Treating coding agents as freeform assistants produces work that is fast to generate but expensive to review. Reviewers cannot trust outputs they cannot trace, and engineering leaders cannot ship AI-assisted work into production without explicit guardrails around scope, tools, and verification.

Constraints
  • Must work across multiple coding-agent hosts without per-host rewrites of the underlying engineering process.
  • Must preserve human review authority — agents propose, humans approve.
  • Must produce sanitizable artifacts so privacy-sensitive work can still be talked about externally.
  • Must run inside a single engineer's workstation without a centralized server.
Architecture

The reliability system sits between an engineer’s intent and a coding agent’s output. It treats each task as a unit of work with a written plan, a scoped toolset, a verification step, and an artifact at the end. The goal is not to suppress the agent; it is to make the agent’s contribution legible.
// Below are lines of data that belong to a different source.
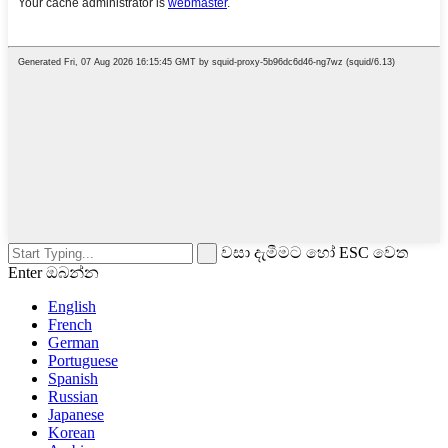
වසා දැමීමට හෝ ESC වෙත
Enter ඔබන්න
English
French
German
Portuguese
Spanish
Russian
Japanese
Korean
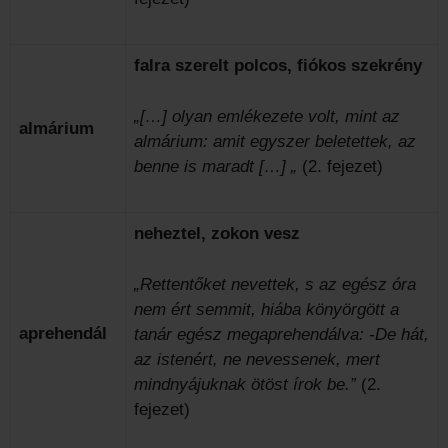
falra szerelt polcos, fiókos szekrény
„[…] olyan emlékezete volt, mint az
almárium
almárium: amit egyszer beletettek, az
benne is maradt […] „
(2. fejezet)
neheztel, zokon vesz
„Rettentőket nevettek, s az egész óra
nem ért semmit, hiába könyörgött a
aprehendál
tanár egész megaprehendálva: -De hát,
az istenért, ne nevessenek, mert
mindnyájuknak ötöst írok be.”
(2.
fejezet)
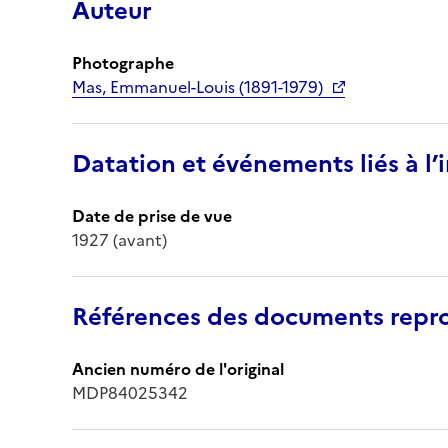
Auteur
Photographe
Mas, Emmanuel-Louis (1891-1979)
Datation et événements liés à l
Date de prise de vue
1927 (avant)
Références des documents repro
Ancien numéro de l'original
MDP84025342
Phases of a reliable session

  1. Intake. The engineer states what they want and what they explicitly do not want. The system records this verbatim as the scope.
  2. Plan-master pass. A planning step turns the intent into a written plan with files to touch, sequencing, assumptions, and a confidence declaration. The plan is the contract for the rest of the session.
  3. Scoped tools. The agent executes only through typed tools whose argument shapes are inspectable. Each invocation is logged.
  4. Implementation. The agent works task-by-task. It is allowed to ask clarifying questions when the plan diverges from reality.
  5. Verification gates. Builds, type checks, smoke tests, and lint runs are required before the system marks anything complete. Output is captured, not summarized.
  6. Work receipt. A structured record — task, plan, diff, verification output, sanitized summary — is written to the receipts ledger.
  7. Reviewable output. The receipt becomes the basis for human review and, when appropriate, external write-ups like this case study.
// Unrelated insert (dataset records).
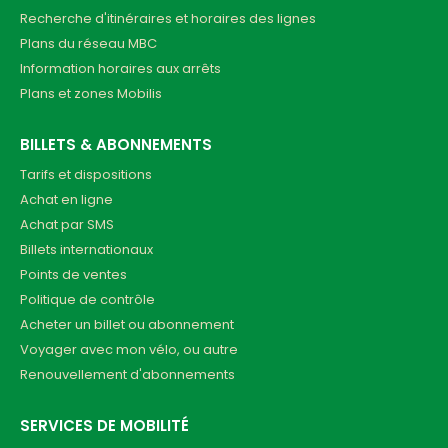
Recherche d'itinéraires et horaires des lignes
Plans du réseau MBC
Information horaires aux arrêts
Plans et zones Mobilis
BILLETS & ABONNEMENTS
Tarifs et dispositions
Achat en ligne
Achat par SMS
Billets internationaux
Points de ventes
Politique de contrôle
Acheter un billet ou abonnement
Voyager avec mon vélo, ou autre
Renouvellement d'abonnements
SERVICES DE MOBILITÉ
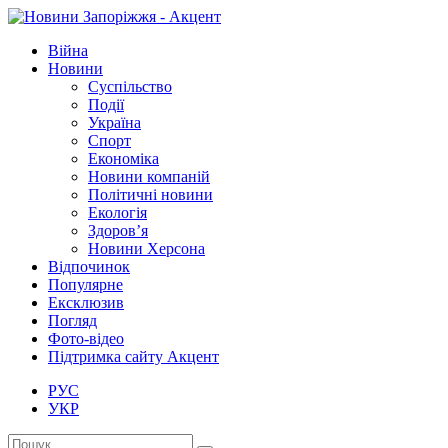
Війна
Новини
Суспільство
Події
Україна
Спорт
Економіка
Новини компаній
Політичні новини
Екологія
Здоров’я
Новини Херсона
Відпочинок
Популярне
Ексклюзив
Погляд
Фото-відео
Підтримка сайту Акцент
РУС
УКР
How sanitization is enforced

Sanitization is part of the receipt schema, not an afterthought. Each receipt records whether its summary is publication-ready, what was redacted, and which evidence modules (diagrams, snapshots, callouts) are safe to surface externally. This case study itself was produced by following that gate.

Reliability mechanisms
  • Plan-first contract — every non-trivial task produces a written plan, with explicit scope, non-goals, assumptions, and a confidence declaration before execution begins.
  • Scoped tooling — agents act through narrowly typed tools (file edits, build, test, shell) rather than open-ended capabilities, so each step is auditable.
  • Verification before completion — work is only claimed complete after a verification command (build, type-check, smoke test) has been run and its output recorded.
  • Sanitized work receipts — each session emits a structured artifact (task, plan, diff, verification result, sanitized summary) suitable for review and selective external sharing.
  • Reduced-motion fallback for review — engineers can read receipts as static markdown without depending on live agent state.
Tradeoffs
  • Plans add latency to small tasks; the system absorbs this by reusing plans for recurring work.
  • Strict verification gates can block on flaky tests; the answer is to fix the gate, not to bypass it.
  • Cross-host portability means leaning on conventions (skills, sub-agents, MDX-style specs) rather than any single vendor's UX.
What this proves

Demonstrates that AI-assisted software work can be held to the same review standards as traditional engineering — with plans you can read, tools you can audit, verification you can rerun, and receipts you can share without leaking private context.

Privacy notes

All language in this case study uses domain-safe labels. No employer, client, repository, package, or hostname is named. Examples are abstractions of patterns implemented across multiple projects.